Aku duduk dan bang Dean menghampiri ku untuk berbincang bersama anggota yang lainnya. "Mau main." Tawar mereka mengundang ku, aku menolak dengan gerakan tangan cara paling anggun menurut ku. "Capek baru pulang kerja ." basa-basi menolak ajakan itu. "Sama, semua di sini juga baru pulang kali kak," kata seorang perempuan gayanya glamor tapi tidak menarik menurutku.
Aku hanya tersenyum,salah seorang pria menghampiri kami kebetulan juga itu pacarnya "Maaf ya biasa nya Boru Parna." Oh semarga dengan ku, aku menarik alis sedikit memandang ia."Boru apa ito," Sapaan ito singkatnya untuk lawan jenis, bisa juga sebutan untuk semarga sepengetahuan ku sih gitu."Saragih ito," ekspresi terkejut lucu sampai ke hati ku. "Adek mu La," Lah dia malah berubah ekspresi usai mendengar marga yang ku bawa. "Sama kita," waduhhh keramahan di awali validasi. "Aku Simbolon dek,dek nya?" Angguk ku menolak basa-basi.
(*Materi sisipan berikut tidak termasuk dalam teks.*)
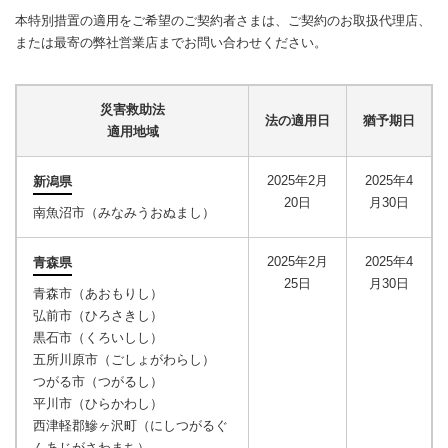
本特別措置の適用をご希望のご契約者さまは、ご契約のお取扱代理店、
または最寄の弊社営業店までお問い合わせください。
災害救助法
法の適用日
猶予期日
適用地域
2025年2月
2025年4
新潟県
20日
月30日
南魚沼市（みなみうおぬまし）
2025年2月
2025年4
青森県
25日
月30日
青森市（あおもりし）
弘前市（ひろさきし）
黒石市（くろいしし）
五所川原市（ごしょがわらし）
つがる市（つがるし）
平川市（ひらかわし）
西津軽郡鰺ヶ沢町（にしつがるぐ
んあじがさわまち）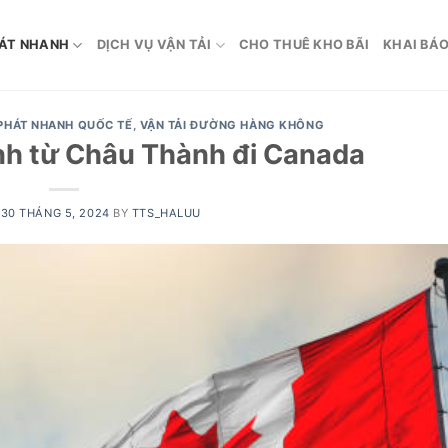
ÁT NHANH
DỊCH VỤ VẬN TẢI
CHO THUÊ KHO BÃI
KHAI BÁO
PHÁT NHANH QUỐC TẾ
,
VẬN TẢI ĐƯỜNG HÀNG KHÔNG
h từ Châu Thành đi Canada
N
30 THÁNG 5, 2024
BY
TTS_HALUU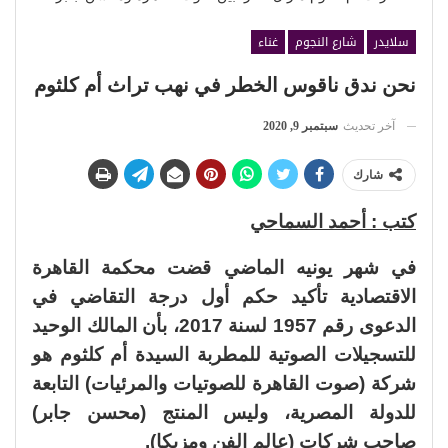
سلايدر
شارع النجوم
غناء
نحن ندق ناقوس الخطر في نهب تراث أم كلثوم
آخر تحديث
سبتمبر 9, 2020
شارك
كتب : أحمد السماحي
في شهر يونيه الماضي قضت محكمة القاهرة
الاقتصادية تأكيد حكم أول درجة التقاضي في
الدعوى رقم 1957 لسنة 2017، بأن المالك الوحيد
للتسجيلات الصوتية للمطربة السيدة أم كلثوم هو
شركة (صوت القاهرة للصوتيات والمرئيات) التابعة
للدولة المصرية، وليس المنتج (محسن جابر)
صاحب شركات (عالم الفن ومزيكا).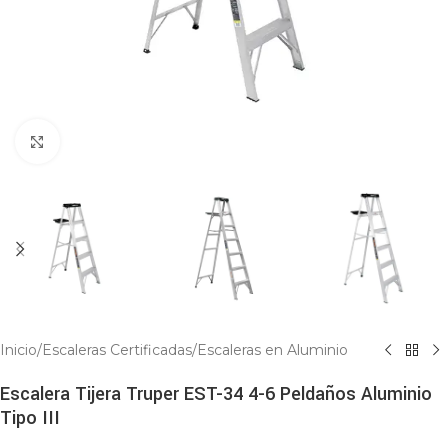
Click to enlarge
Inicio
/
Escaleras Certificadas
/
Escaleras en Aluminio
Escalera Tijera Truper EST-34 4-6 Peldaños Aluminio
Tipo III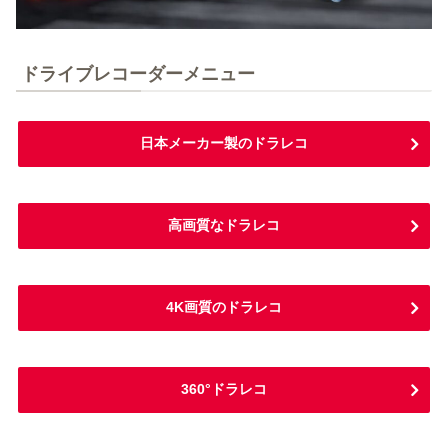
ドライブレコーダーメニュー
日本メーカー製のドラレコ
高画質なドラレコ
4K画質のドラレコ
360°ドラレコ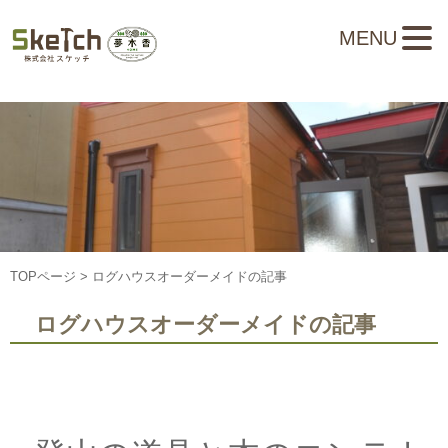
MENU
TOPページ
> ログハウスオーダーメイドの記事
ログハウスオーダーメイドの記事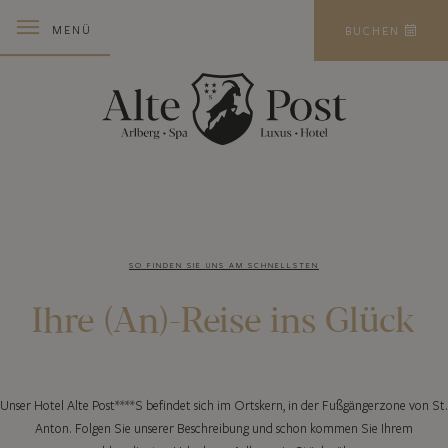
MENÜ
BUCHEN
SO FINDEN SIE UNS AM SCHNELLSTEN
Ihre (An)-Reise
ins Glück
Unser Hotel Alte Post****S befindet sich im Ortskern, in der Fußgängerzone von St.
Anton. Folgen Sie unserer Beschreibung und schon kommen Sie Ihrem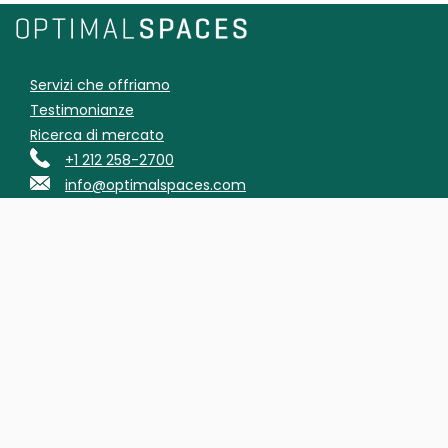
Servizi che offriamo
Testimonianze
Ricerca di mercato
+1 212 258-2700
info@optimalspaces.com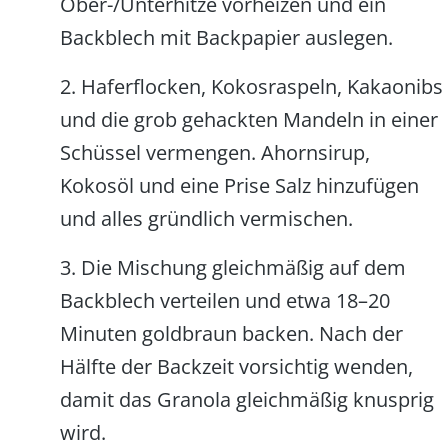
Ober-/Unterhitze vorheizen und ein
Backblech mit Backpapier auslegen.
2. Haferflocken, Kokosraspeln, Kakaonibs
und die grob gehackten Mandeln in einer
Schüssel vermengen. Ahornsirup,
Kokosöl und eine Prise Salz hinzufügen
und alles gründlich vermischen.
3. Die Mischung gleichmäßig auf dem
Backblech verteilen und etwa 18–20
Minuten goldbraun backen. Nach der
Hälfte der Backzeit vorsichtig wenden,
damit das Granola gleichmäßig knusprig
wird.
" Miwa," sebagian disekitar dapat ku jabat tangannya dan ya sedikit pengenalan." Ikutlah kegiatan ini," tawar mereka. Sebenarnya ada rasa gak nyaman sih cuman apa salahnya di coba."untuk biaya administrasi dan kegiatan serta peraturan nya apa aja?" Dean melirik ke arahku "Mar-bahasa Batak ko." Spontan rasa malu keluar dari ubun-ubun, kan jadi kena pukulan manja ku bang Dean. "Enggak bisa," entah kenapa setiap ketemu bang Dean rasa manja ku itu keluar seolah sifat itu di akui olehnya.
Mereka mengadakan makan minum bersama lagi-lagi bang Dean duduk dekat dengan ku, ia seorang yang pendiam namun bila menemukan kenyamanan pasti langsung menganggap kenyamanan itu dunia nya.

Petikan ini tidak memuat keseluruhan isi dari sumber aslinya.